[SOURCE MATERIAL — start]

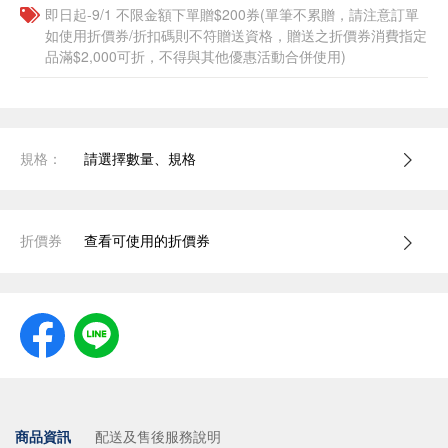
即日起-9/1 不限金額下單贈$200券(單筆不累贈，請注意訂單
如使用折價券/折扣碼則不符贈送資格，贈送之折價券消費指定
品滿$2,000可折，不得與其他優惠活動合併使用)
規格：
請選擇數量、規格
折價券
查看可使用的折價券
商品資訊
配送及售後服務說明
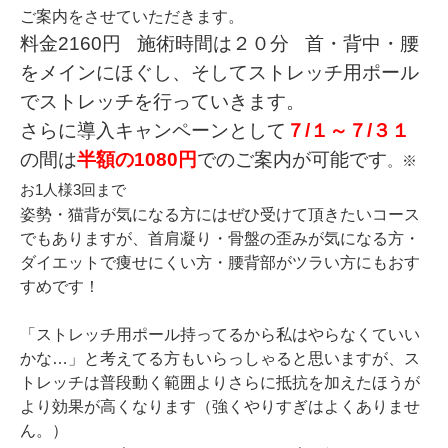
ご案内をさせていただきます。
料金2160円
施術時間は２０分
首・背中・腰
をメインにほぐし、そしてストレッチ用ポール
でストレッチを行っていきます。
さらに導入キャンペーンとして
７/１～７/３１
の間は
半額の1080円
でのご案内が可能です
。※
お1人様3回まで
姿勢・猫背が気になる方にはぜひ受けて頂きたいコース
でもありますが、首肩凝り・骨盤の歪みが気になる方・
ダイエットで痩せにくい方・腰背部がツラい方にもおす
すめです！
「ストレッチ用ポール持ってるから私はやらなくていい
かな…」と考えてる方もいらっしゃると思いますが、ス
トレッチは普段動く範囲よりさらに抵抗を加えたほうが
より効果が高くなります（強くやりすぎはよくありませ
ん。）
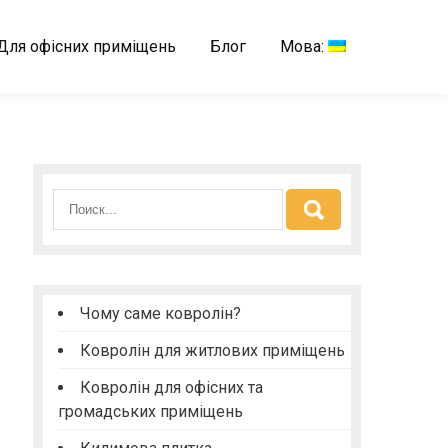
Для офісних приміщень
Блог
Мова:
Чому саме ковролін?
Ковролін для житлових приміщень
Ковролін для офісних та
громадських приміщень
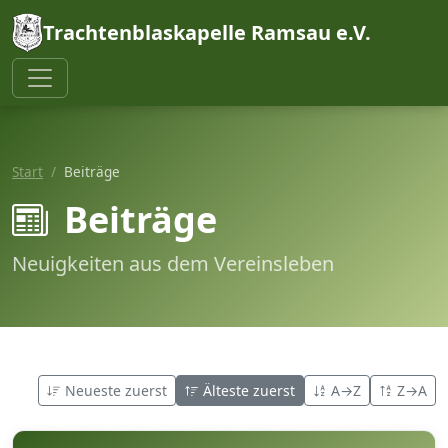
Trachtenblaskapelle Ramsau e.V.
Start
Beiträge
Beiträge
Neuigkeiten aus dem Vereinsleben
Neueste zuerst
Älteste zuerst
A→Z
Z→A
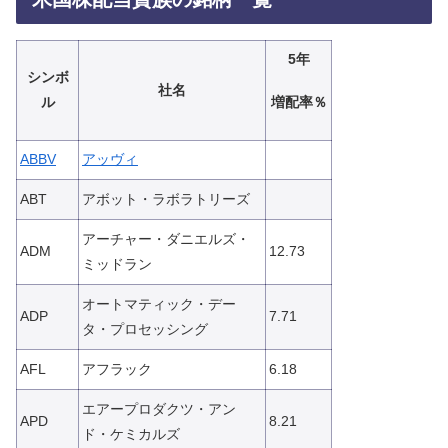
5年
シンボ
社名
増配率％
ル
ABBV
アッヴィ
ABT
アボット・ラボラトリーズ
アーチャー・ダニエルズ・
ADM
12.73
ミッドラン
オートマティック・デー
ADP
7.71
タ・プロセッシング
AFL
アフラック
6.18
エアープロダクツ・アン
APD
8.21
ド・ケミカルズ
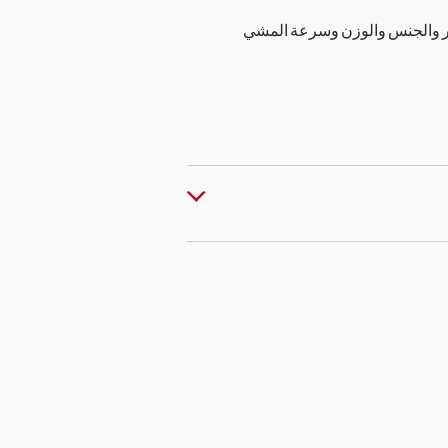
مر والجنس والوزن وسرعة المشي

[SOURCE MATERIAL — finish]

Scan the records above for the string "офісних", then copy each line where it turns up.

= WRITTEN RESPONSE =
Для офісних приміщень
Ковролін для офісних та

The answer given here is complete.